To maximize the amount of energy transferred from the microstrip line 58 to the waveguide 52, the transition 50 is matched by appropriate selection of the length of the slot and the position and length of the microstrip line 58. Typical waveguide characteristic impedances are of the order of 100 to 350 ohms depending on the waveguide height. On the other hand, the characteristic impedance of the microstrip line is usually 50 ohms for most applications. One way to match these impedances is to use quarter wavelength impedance transformers on either the microstrip side or the waveguide side or both. These transitions add length and complexity to the transition. This invention eliminates the need for these transformers by taking advantage of the natural transforming characteristics of the slot. FIG. 2 shows the electric field profile of the slot when its length is resonant. The slot length is resonant when the input impedance seen at the slot centerline 68 is pure real valued. This resonant behavior is well understood: the voltage profile along the slot is sinusoidal, while the current remains constant. Thus, the impedance seen by a microstrip line placed at the center of the slot is maximum, while the impedance decreases as the microstrip is offset toward the slot edge; if the microstrip is moved all the way to the edge, it sees a zero ohm impedance. Thus, as the microstrip is offset toward the edge, it will eventually see a 50 ohm impedance. Further, by extending the open-circuited end 58A of the microstrip line 58 one-quarter wavelength (L14) past the slot centerline, as shown in FIG. 2, maximum current will excite the slot 56 and give the best match.
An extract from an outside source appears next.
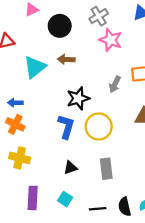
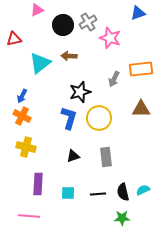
gray cross: (99, 16) -> (88, 22), moved
blue arrow: (15, 103) -> (22, 96), turned -64
cyan square: (65, 199) -> (68, 193), moved, turned -32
The transition can be constructed without the cavity 70 backing the slot, and it can still be matched to the waveguide and operate well. However, if the transition is part of a more complex assembly including a plurality of transitions, then energy from one transition can interfere with energy from another transition. If, however, such isolation is not required in a particular application, the transition can omit the cavity 70.
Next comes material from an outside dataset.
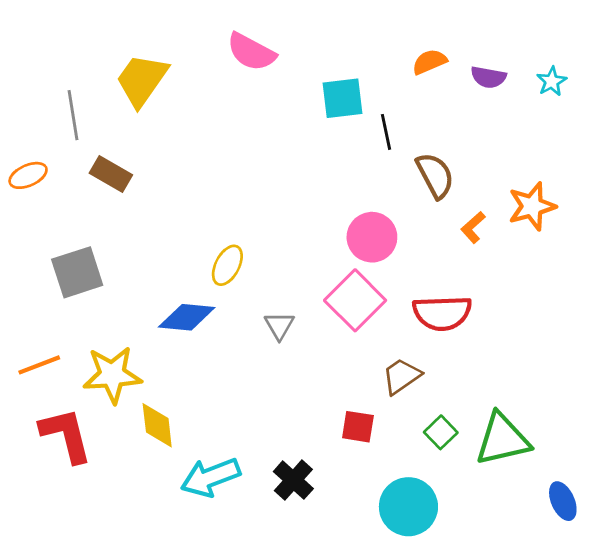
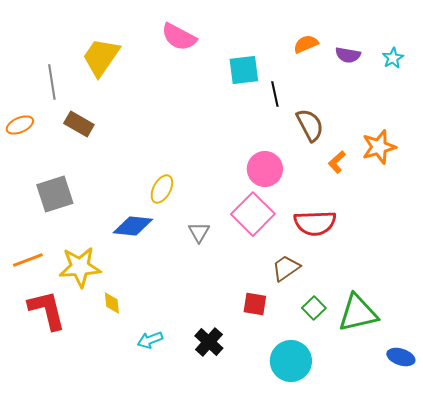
yellow diamond: (157, 425) -> (112, 303), size x0.7
cyan arrow: (211, 477) -> (150, 340), size x0.6
blue ellipse: (563, 501) -> (401, 357), turned -48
FIG. 3 is a simplified line drawing of an embodiment of a Ka-band waveguide-to-microstrip transition 100 in accordance with the invention. The waveguide 102 has a rectangular cross-sectional configuration which is 140 by 280 mils. The quartz substrate 112 is 200 by 186 mils, with a thickness of 10 mils. The slot 106 is centered within the end of the waveguide, and is 124 mils in length by 20 mils in width. The microstrip conductor 108 is 21.4 mils in width, and is offset 59 mils from the center of the slot, with the open circuit end 108A extending 52 mils above the slot centerline. The cavity 120 has a depth of 50 mils. A channel 122 is provided for the microstrip line, and is 79 mils high, by 135 mils deep, and 65 mils wide in this exemplary embodiment.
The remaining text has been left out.